Gib Deinem Kind viel Körperkontakt und versuche es mit langsamen gleichmäßigen Bewegungen oder Geräuschen zu beruhigen. Wechsel nicht zu oft die Methode. Halte möglichst täglich die gleiche Routine im Tagesablauf ein. Bade Dein Baby und massiere es anschließend mit warmem Öl. Mute ihm ruhig auch Umgebungsgeräusche zu, übertreibe es mit den Reizen aber nicht.

 

 

Fragen an den Kinderarzt: Bauchschmerzen beim Baby

Wann sollte ich mein Baby mit Bauchschmerzen dem Kinderarzt vorstellen?

Bauchschmerzen beim Baby können viele unterschiedliche Ursachen haben. Erstmal ist es daher wichtig, schwerwiegende Erkrankungen auszuschließen.

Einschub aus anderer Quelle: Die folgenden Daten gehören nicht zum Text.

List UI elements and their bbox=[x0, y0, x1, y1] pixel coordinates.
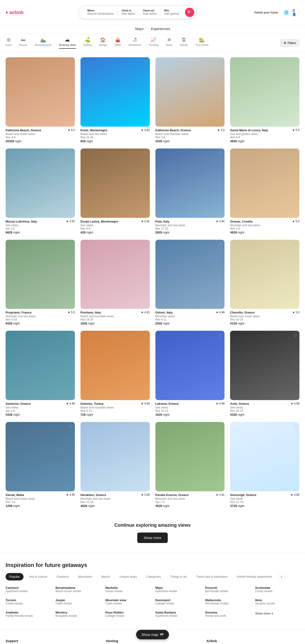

Euer Kinderarzt hat viel Erfahrung mit diesem Thema, da Bauchschmerz einer der häufigsten Vorstellungsgründe in seiner Praxis ist. Bitte geh rasch mit Deinem Kind zu einem Kinderarzt, wenn folgende Symptome vorliegen:

  • plötzlich auftretende, massive Bauchschmerzen
  • ein harter Bauch
  • zusätzlich zu den Schmerzen hohes Fieber, Durchfall oder Erbrechen
  • allgemein ein schlechter Zustand Deines Babys
  • blutiger Stuhlgang
  • Bauchschmerzen, die immer wieder über Tage oder Wochen auftreten

Darf ich meinem Baby bei Bauchschmerzen Medikamente geben?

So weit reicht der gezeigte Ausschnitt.